1. Labels. I'm the kind of guy that puts multiple labels on some messages. This message might be an order status from Amazon for my daughter's X-mas gift, so it gets the "expenses" label and the "daughter" label. You just can't do that in OS X Mail; it translates labels to folders and flattens it to a one-to-one relationship; you can only put the message into one folder.

2. Searching. I didn't realize, until after my switch, how often I search my massive archive of e-mail for absolutely ancient pieces of correspondence. Just this morning somebody asked me when I had purchased my first Mac. I typed the model name into GMail's search field and in less than a second up came the order confirmation e-mail.

Safari

Even though Mail.app didn't float my boat, I decided to continue the experiment this week and switch cold-turkey to Safari from Firefox. It's been two hours now and I'm already feeling the pain.
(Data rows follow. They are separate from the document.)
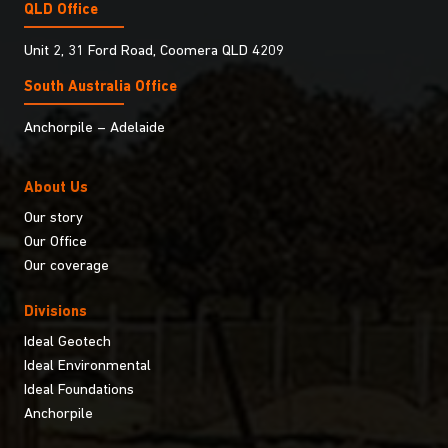
QLD Office
Unit 2, 31 Ford Road, Coomera QLD 4209
South Australia Ofﬁce
Anchorpile – Adelaide
About Us
Our story
Our Office
Our coverage
Divisions
Ideal Geotech
Ideal Environmental
Ideal Foundations
Anchorpile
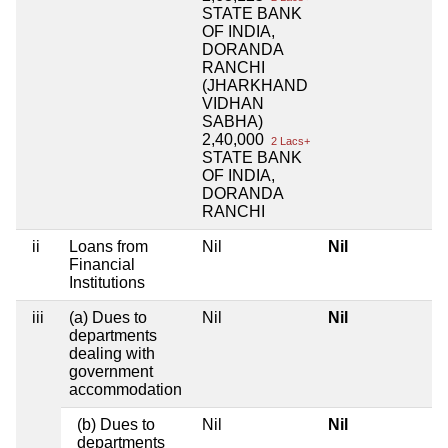
STATE BANK
OF INDIA,
DORANDA
RANCHI
(JHARKHAND
VIDHAN
SABHA)
2,40,000
2 Lacs+
STATE BANK
OF INDIA,
DORANDA
RANCHI
ii
Loans from
Nil
Nil
Financial
Institutions
iii
(a) Dues to
Nil
Nil
departments
dealing with
government
accommodation
(b) Dues to
Nil
Nil
departments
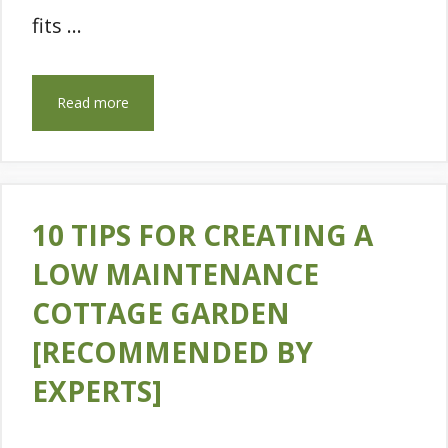
fits …
Read more
10 TIPS FOR CREATING A
LOW MAINTENANCE
COTTAGE GARDEN
[RECOMMENDED BY
EXPERTS]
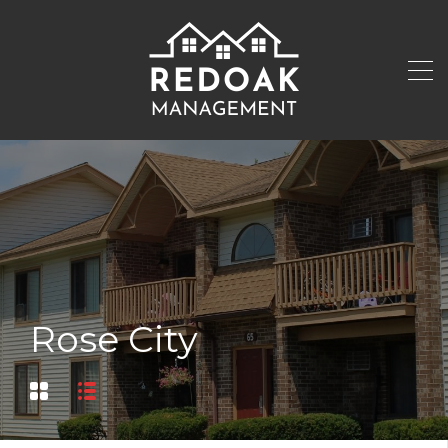
Rose City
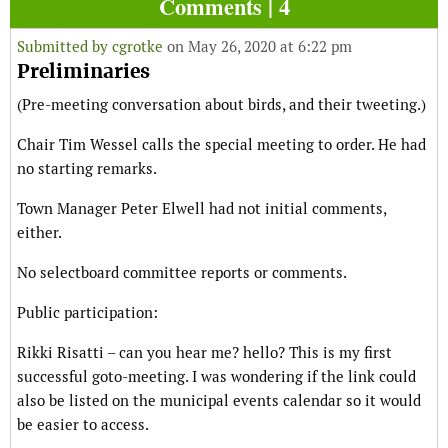
Comments | 4
Submitted by
cgrotke
on May 26, 2020 at 6:22 pm
Preliminaries
(Pre-meeting conversation about birds, and their tweeting.)
Chair Tim Wessel calls the special meeting to order. He had
no starting remarks.
Town Manager Peter Elwell had not initial comments,
either.
No selectboard committee reports or comments.
Public participation:
Rikki Risatti – can you hear me? hello? This is my first
successful goto-meeting. I was wondering if the link could
also be listed on the municipal events calendar so it would
be easier to access.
1. Tabs. Praise be to all things holy that Firefox eventually got tabs right. I want every pop-up link from every site and every embedded link in every application to open up in a new tab, never a new window. One window to rule them all! This simply isn't possible with Safari. Granted, there is a commercial plug-in that supposedly resolves this, but I'm not paying a dime to make a built-in application work as well as the free market leader.

2. Plug-ins. I try to keep my plugs-ins to a minimum. I hate bloat and waste of memory and CPU cycles. It's my OCD nature. But there's a few plug-ins that I just can't live without.
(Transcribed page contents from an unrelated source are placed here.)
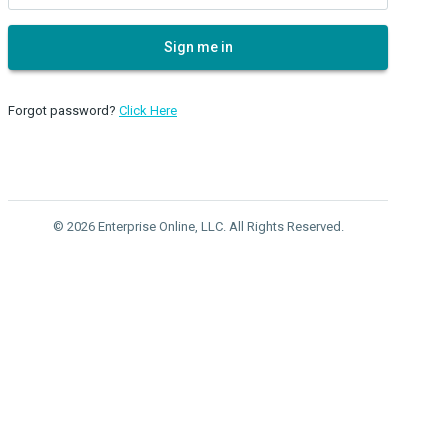
Sign me in
Forgot password?
Click Here
© 2026 Enterprise Online, LLC. All Rights Reserved.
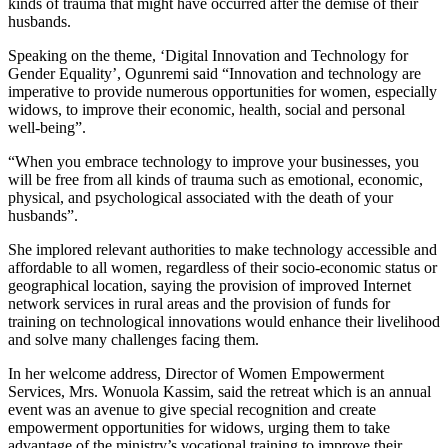
kinds of trauma that might have occurred after the demise of their
husbands.
Speaking on the theme, ‘Digital Innovation and Technology for
Gender Equality’, Ogunremi said “Innovation and technology are
imperative to provide numerous opportunities for women, especially
widows, to improve their economic, health, social and personal
well-being”.
“When you embrace technology to improve your businesses, you
will be free from all kinds of trauma such as emotional, economic,
physical, and psychological associated with the death of your
husbands”.
She implored relevant authorities to make technology accessible and
affordable to all women, regardless of their socio-economic status or
geographical location, saying the provision of improved Internet
network services in rural areas and the provision of funds for
training on technological innovations would enhance their livelihood
and solve many challenges facing them.
In her welcome address, Director of Women Empowerment
Services, Mrs. Wonuola Kassim, said the retreat which is an annual
event was an avenue to give special recognition and create
empowerment opportunities for widows, urging them to take
advantage of the ministry’s vocational training to improve their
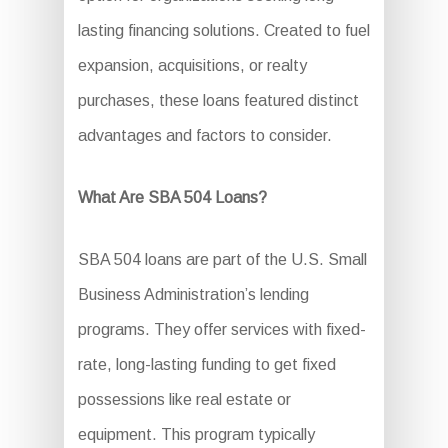
lasting financing solutions. Created to fuel
expansion, acquisitions, or realty
purchases, these loans featured distinct
advantages and factors to consider.
What Are SBA 504 Loans?
SBA 504 loans are part of the U.S. Small
Business Administration’s lending
programs. They offer services with fixed-
rate, long-lasting funding to get fixed
possessions like real estate or
equipment. This program typically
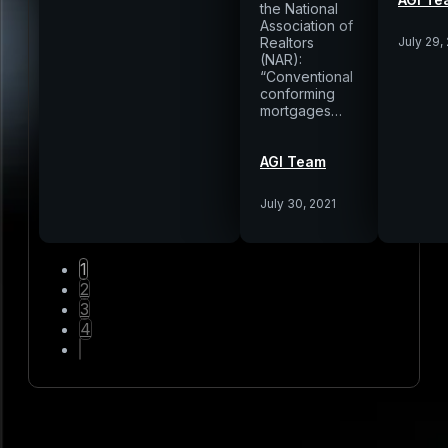
the National
Association of
Realtors
July 29,
(NAR):
“Conventional
conforming
mortgages…
AGI Team
July 30, 2021
1
2
3
4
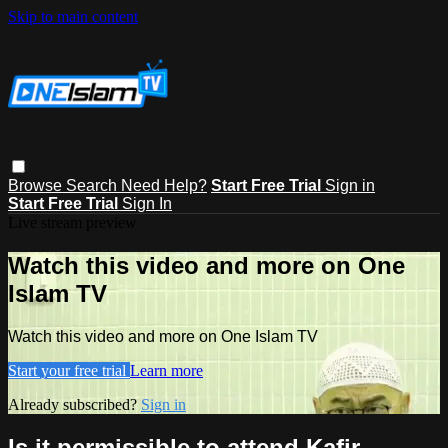
Skip to main content
Browse
Search
Need Help?
Start Free Trial
Sign in
Start Free Trial
Sign In
Live stream preview
Watch this video and more on One
Islam TV
Watch this video and more on One Islam TV
Start your free trial
Learn more
Already subscribed?
Sign in
Is it permissible to attend Kafir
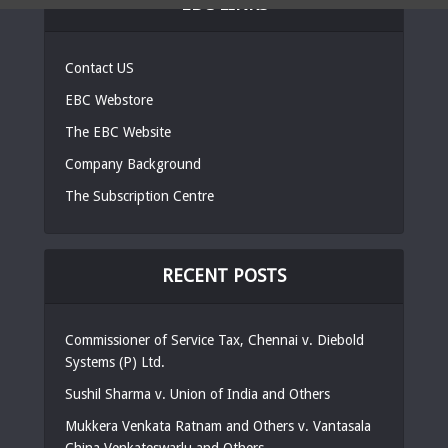
EBC LINKS
Contact US
EBC Webstore
The EBC Website
Company Background
The Subscription Centre
RECENT POSTS
Commissioner of Service Tax, Chennai v. Diebold
Systems (P) Ltd.
Sushil Sharma v. Union of India and Others
Mukkera Venkata Ratnam and Others v. Vantasala
China Venkateswarlu and Others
- Firebug simply can't be lived without when you need to debug Javascript and CSS debacles.

- Linky let's me select a group of links on a page and open them all in tabs. This is priceless for doing change-set code reviews in Trac.

- AdBlock Plus blocks ads. 'Nuff said.

- Flashblock blocks Flash applets, presenting them with a nice little "play" button so that if I really (for some insane reason) want to punch the monkey I have the option.

I don't think I'm going to make it the entire week on Safari. I'm certainly going to have to pull up Firefox for some tasks I simply can't do in Safari (re: Firebug and Linky) and it doesn't make much sense to switch between two browsers when one of them already satisfies all your needs. But I'm going to try...

Update #1: I do have one huge gripe with Firefox (on the Mac). When you open a new tab, the page up/down and arrow keys do not work until you click somewhere on the page. Safari doesn't have this annoyance.

Update #2: Game over! I just tried to load up Google Spreadsheets in Safari and it doesn't work and it's not supported. That's one too many strikes. Sorry Safari.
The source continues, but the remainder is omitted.